◆ DATA FOR THE TASK
----------
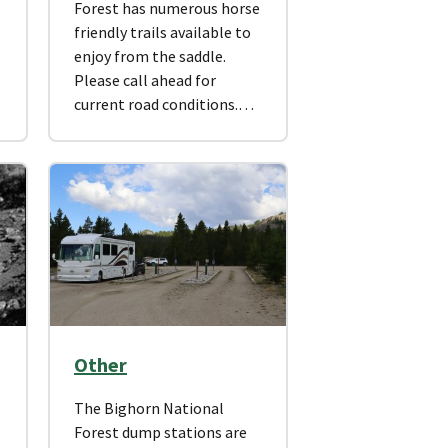
Forest has numerous horse
friendly trails available to
enjoy from the saddle.
Please call ahead for
current road conditions.…
Other
The Bighorn National
Forest dump stations are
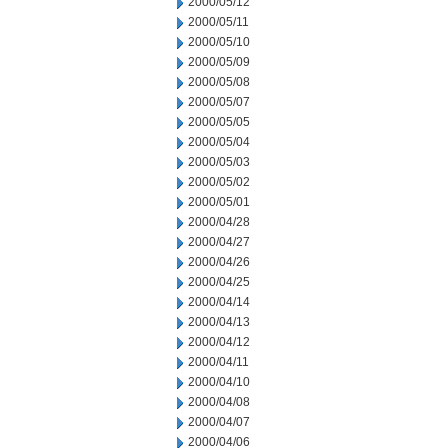
2000/05/12
2000/05/11
2000/05/10
2000/05/09
2000/05/08
2000/05/07
2000/05/05
2000/05/04
2000/05/03
2000/05/02
2000/05/01
2000/04/28
2000/04/27
2000/04/26
2000/04/25
2000/04/14
2000/04/13
2000/04/12
2000/04/11
2000/04/10
2000/04/08
2000/04/07
2000/04/06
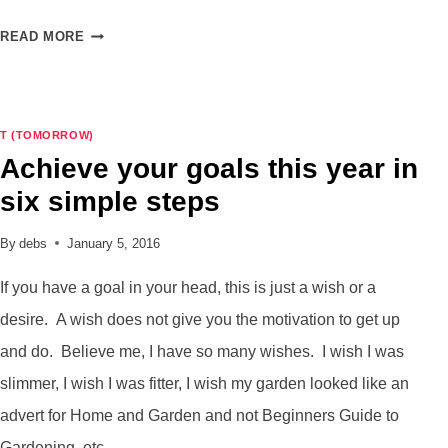
SETTING
READ MORE
UP
MY
BULLET
JOURNAL
T (TOMORROW)
FOR
Achieve your goals this year in
FEBRUARY
six simple steps
By
debs
January 5, 2016
If you have a goal in your head, this is just a wish or a
desire. A wish does not give you the motivation to get up
and do. Believe me, I have so many wishes. I wish I was
slimmer, I wish I was fitter, I wish my garden looked like an
advert for Home and Garden and not Beginners Guide to
Gardening, etc.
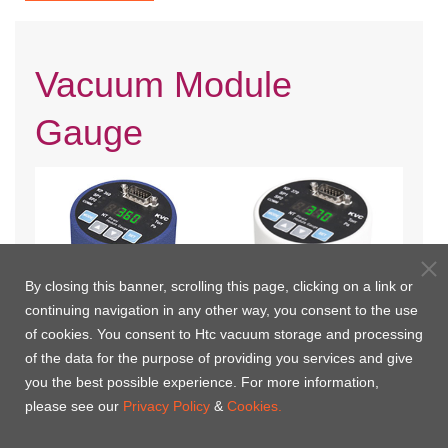
Vacuum Module
Gauge
By closing this banner, scrolling this page, clicking on a link or
continuing navigation in any other way, you consent to the use
of cookies. You consent to Htc vacuum storage and processing
of the data for the purpose of providing you services and give
KP360 Pirani Vacuum Module
KP370 Pirani Vacuum Module
you the best possible experience. For more information,
Gauge
Gauge
please see our
Privacy Policy
&
Cookies.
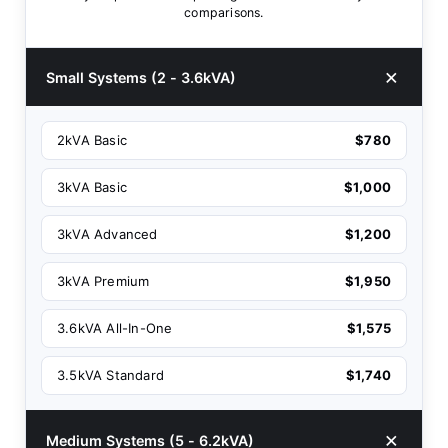
comparisons.
Small Systems (2 - 3.6kVA)
2kVA Basic
$780
3kVA Basic
$1,000
3kVA Advanced
$1,200
3kVA Premium
$1,950
3.6kVA All-In-One
$1,575
3.5kVA Standard
$1,740
Medium Systems (5 - 6.2kVA)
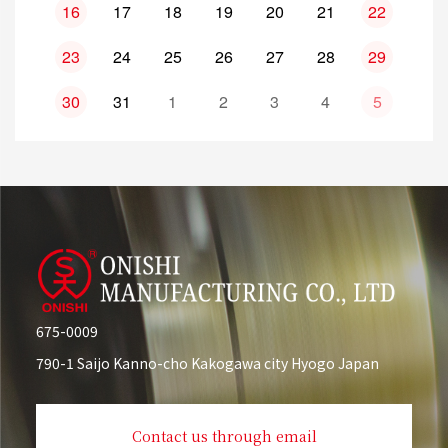
16
17
18
19
20
21
22
23
24
25
26
27
28
29
30
31
1
2
3
4
5
675-0009
790-1 Saijo Kanno-cho Kakogawa city Hyogo Japan
Contact us through email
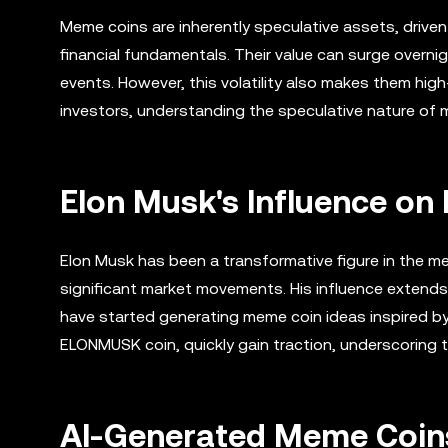
Meme coins are inherently speculative assets, drive
financial fundamentals. Their value can surge overnig
events. However, this volatility also makes them high
investors, understanding the speculative nature of m
Elon Musk's Influence o
Elon Musk has been a transformative figure in the m
significant market movements. His influence extend
have started generating meme coin ideas inspired b
ELONMUSK coin, quickly gain traction, underscoring t
AI-Generated Meme Coins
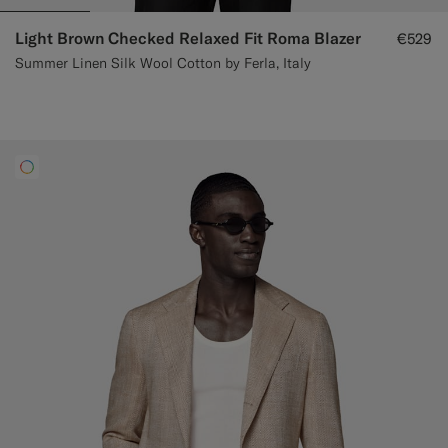
Light Brown Checked Relaxed Fit Roma Blazer
€529
Summer Linen Silk Wool Cotton by Ferla, Italy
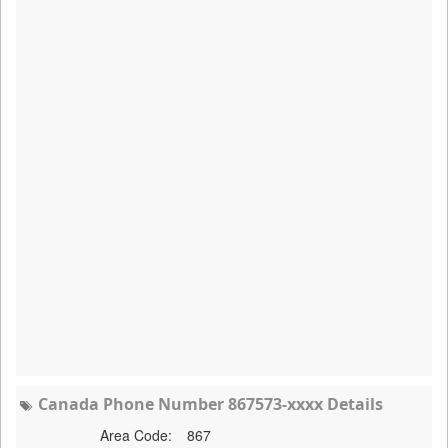
Canada Phone Number 867573-xxxx Details
Area Code:
867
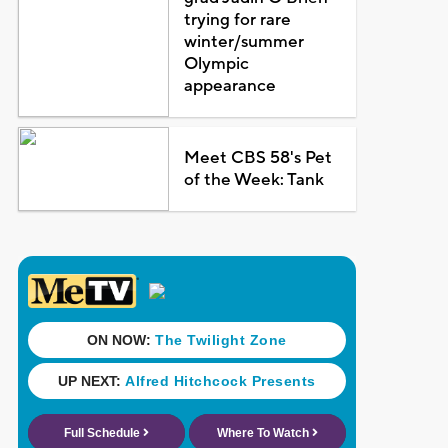
trying for rare
winter/summer
Olympic
appearance
Meet CBS 58's Pet
of the Week: Tank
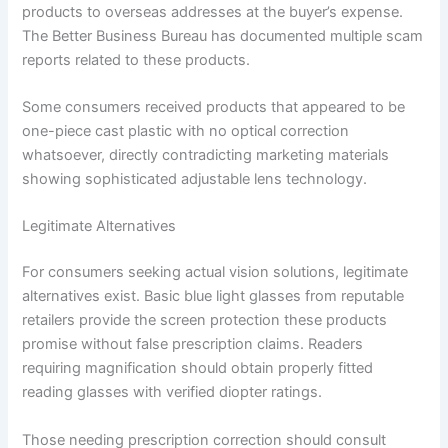
products to overseas addresses at the buyer’s expense.
The Better Business Bureau has documented multiple scam
reports related to these products.
Some consumers received products that appeared to be
one-piece cast plastic with no optical correction
whatsoever, directly contradicting marketing materials
showing sophisticated adjustable lens technology.
Legitimate Alternatives
For consumers seeking actual vision solutions, legitimate
alternatives exist. Basic blue light glasses from reputable
retailers provide the screen protection these products
promise without false prescription claims. Readers
requiring magnification should obtain properly fitted
reading glasses with verified diopter ratings.
Those needing prescription correction should consult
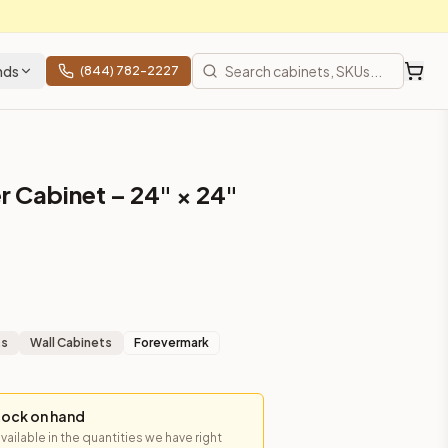
nds
(844) 782-2227
r Cabinet – 24" × 24"
ts
Wall Cabinets
Forevermark
tock on hand
available in the quantities we have right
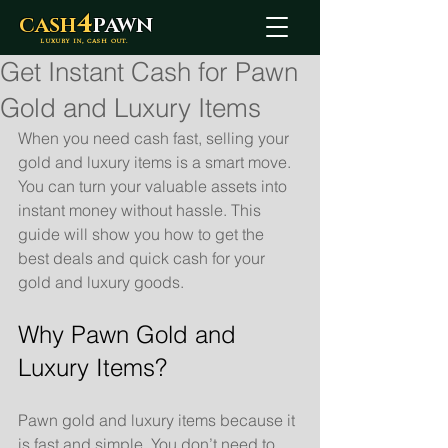
4
CASH
PAWN
LUXURY IN, CASH OUT.
Get Instant Cash for Pawn
Gold and Luxury Items
When you need cash fast, selling your 
gold and luxury items is a smart move. 
You can turn your valuable assets into 
instant money without hassle. This 
guide will show you how to get the 
best deals and quick cash for your 
gold and luxury goods.
Why Pawn Gold and 
Luxury Items?
Pawn gold and luxury items because it 
is fast and simple. You don’t need to 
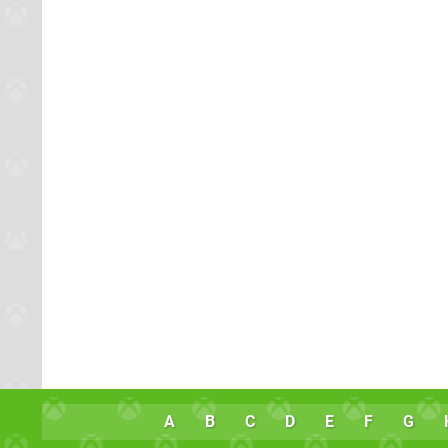
A
B
C
D
E
F
G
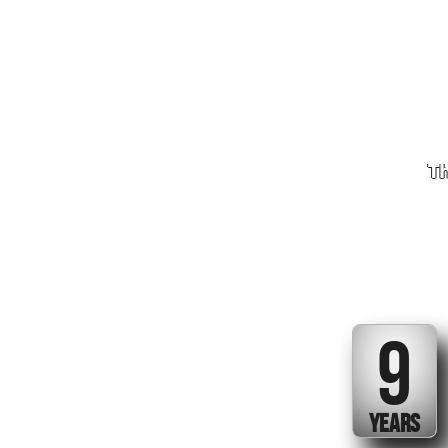
Th
9
YEARS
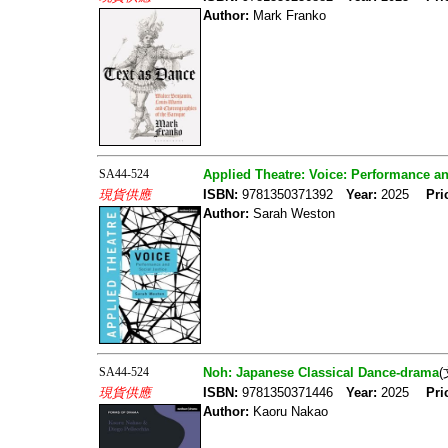
Author:
Mark Franko
SA44-524
Applied Theatre: Voice: Performance an
現貨供應
ISBN:
9781350371392
Year:
2025
Pri
Author:
Sarah Weston
SA44-524
Noh: Japanese Classical Dance-drama
現貨供應
ISBN:
9781350371446
Year:
2025
Pri
Author:
Kaoru Nakao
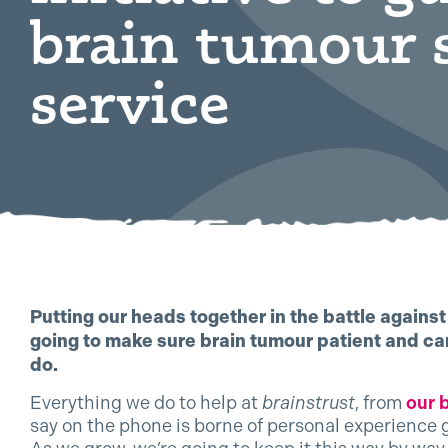
brain tumour 
service
Putting our heads together in the battle agains
going to make sure brain tumour patient and car
do.
Everything we do to help at
brainstrust
, from
our 
say on the phone is borne of personal experience 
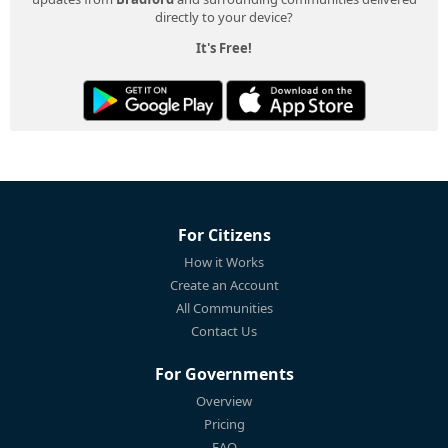
directly to your device?
It's Free!
For Citizens
How it Works
Create an Account
All Communities
Contact Us
For Governments
Overview
Pricing
FAQ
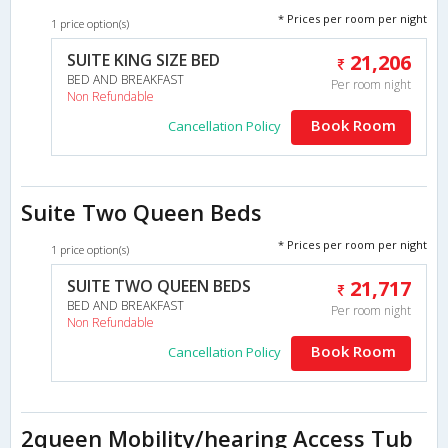
* Prices per room per night
1 price option(s)
SUITE KING SIZE BED
21,206
BED AND BREAKFAST
Per room night
Non Refundable
Book Room
Cancellation Policy
Suite Two Queen Beds
* Prices per room per night
1 price option(s)
SUITE TWO QUEEN BEDS
21,717
BED AND BREAKFAST
Per room night
Non Refundable
Book Room
Cancellation Policy
2queen Mobility/hearing Access Tub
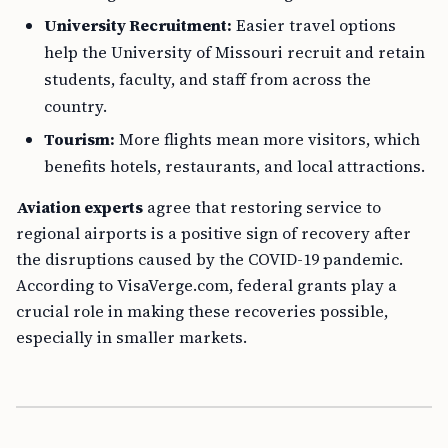
University Recruitment:
Easier travel options
help the University of Missouri recruit and retain
students, faculty, and staff from across the
country.
Tourism:
More flights mean more visitors, which
benefits hotels, restaurants, and local attractions.
Aviation experts
agree that restoring service to
regional airports is a positive sign of recovery after
the disruptions caused by the COVID-19 pandemic.
According to VisaVerge.com, federal grants play a
crucial role in making these recoveries possible,
especially in smaller markets.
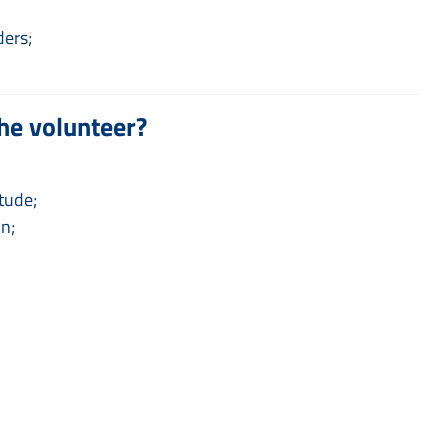
ders;
he volunteer?
tude;
on;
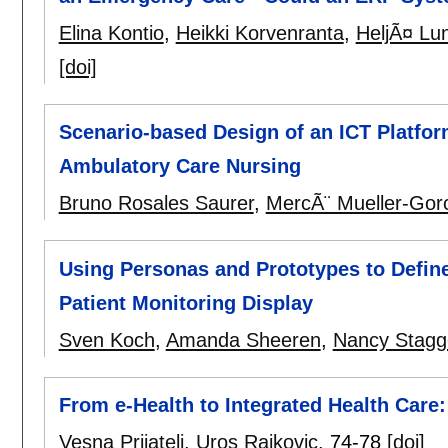
Elina Kontio
,
Heikki Korvenranta
,
HeljÃ¤ Lu
[doi]
Scenario-based Design of an ICT Platfor
Ambulatory Care Nursing
Bruno Rosales Saurer
,
MercÃ¨ Mueller-Gor
Using Personas and Prototypes to Defin
Patient Monitoring Display
Sven Koch
,
Amanda Sheeren
,
Nancy Stagg
From e-Health to Integrated Health Care:
Vesna Prijatelj
,
Uros Rajkovic
.
74-78
[doi]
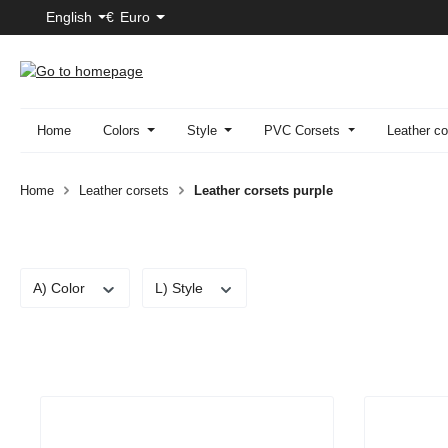
English
€
Euro
p to main content
Skip to search
Skip to main navigation
Home
Colors
Style
PVC Corsets
Leather co
Home
Leather corsets
Leather corsets purple
A) Color
L) Style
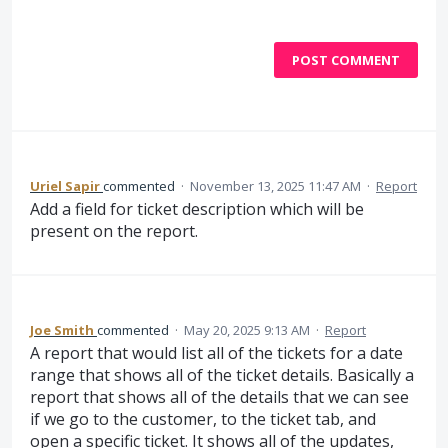
POST COMMENT
Uriel Sapir
commented
·
November 13, 2025 11:47 AM
·
Report
Add a field for ticket description which will be
present on the report.
Joe Smith
commented
·
May 20, 2025 9:13 AM
·
Report
A report that would list all of the tickets for a date
range that shows all of the ticket details. Basically a
report that shows all of the details that we can see
if we go to the customer, to the ticket tab, and
open a specific ticket. It shows all of the updates,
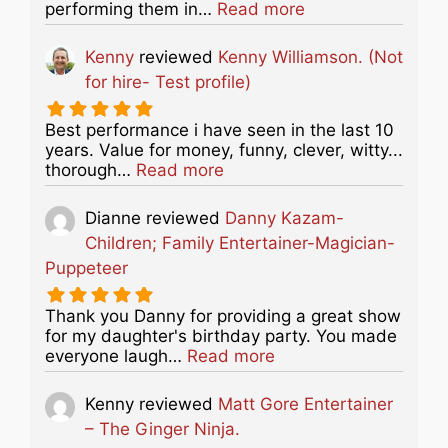
about this listing
performing them in…
Read more
Kenny
reviewed
Kenny Williamson. (Not
for hire- Test profile)
Best performance i have seen in the last 10
years. Value for money, funny, clever, witty...
about this listing
thorough…
Read more
Dianne
reviewed
Danny Kazam-
Children; Family Entertainer-Magician-
Puppeteer
Thank you Danny for providing a great show
for my daughter's birthday party. You made
about this listing
everyone laugh…
Read more
Kenny
reviewed
Matt Gore Entertainer
– The Ginger Ninja.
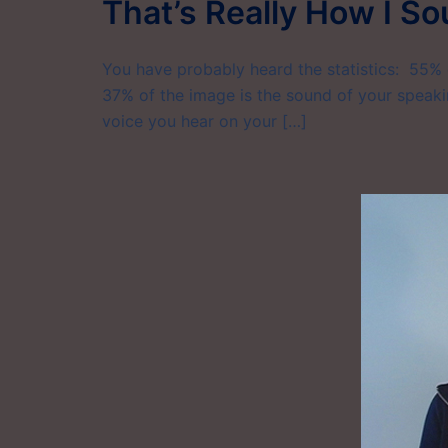
That’s Really How I S
You have probably heard the statistics: 55% o
37% of the image is the sound of your speaki
voice you hear on your […]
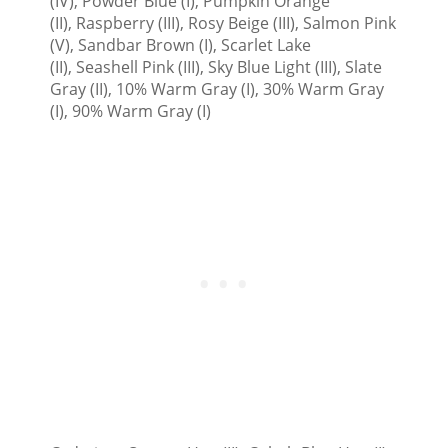
(IV), Powder Blue (I), Pumpkin Orange
(II), Raspberry (III), Rosy Beige (III), Salmon Pink
(V), Sandbar Brown (I), Scarlet Lake
(II), Seashell Pink (III), Sky Blue Light (III), Slate
Gray (II), 10% Warm Gray (I), 30% Warm Gray
(I), 90% Warm Gray (I)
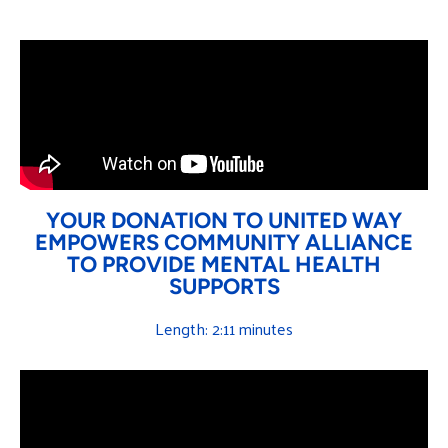
YOUR DONATION TO UNITED WAY
EMPOWERS COMMUNITY ALLIANCE
TO PROVIDE MENTAL HEALTH
SUPPORTS
Length: 2:11 minutes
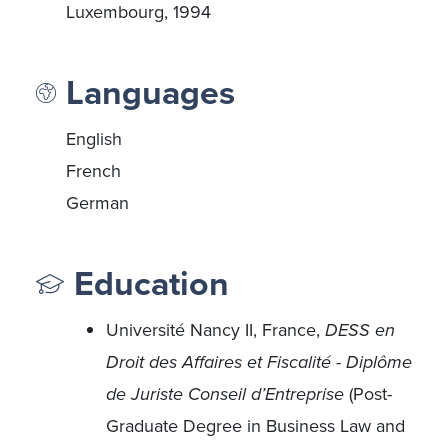
Luxembourg, 1994
Languages
English
French
German
Education
Université Nancy II, France,
DESS en
Droit des Affaires et Fiscalité - Diplôme
de Juriste Conseil d’Entreprise
(Post-
Graduate Degree in Business Law and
----------
◆ WORK INSTRUCTION
Once you have identified the lines above that contain "consumers", copy each of them.

◆ TASK RESULT
Some consumers received products that appeared to be
For consumers seeking actual vision solutions, legitimate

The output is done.